▶ _Prompt_:
Transcribe every entry that follows exactly, omitting all pictures.

▶ _Data for processing_:

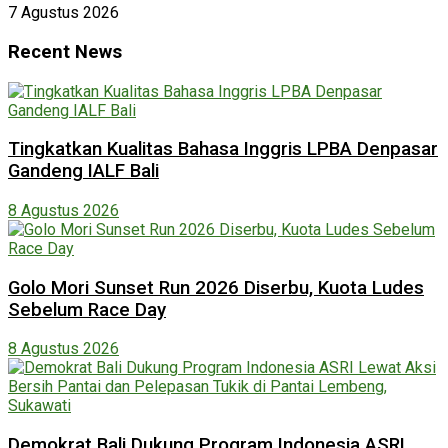
7 Agustus 2026
Recent News
Tingkatkan Kualitas Bahasa Inggris LPBA Denpasar
Gandeng IALF Bali
8 Agustus 2026
Golo Mori Sunset Run 2026 Diserbu, Kuota Ludes
Sebelum Race Day
8 Agustus 2026
Demokrat Bali Dukung Program Indonesia ASRI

▶ _Response box_:
7 Agustus 2026
Recent News
Tingkatkan Kualitas Bahasa Inggris LPBA Denpasar
Gandeng IALF Bali
8 Agustus 2026
Golo Mori Sunset Run 2026 Diserbu, Kuota Ludes
Sebelum Race Day
8 Agustus 2026
Demokrat Bali Dukung Program Indonesia ASRI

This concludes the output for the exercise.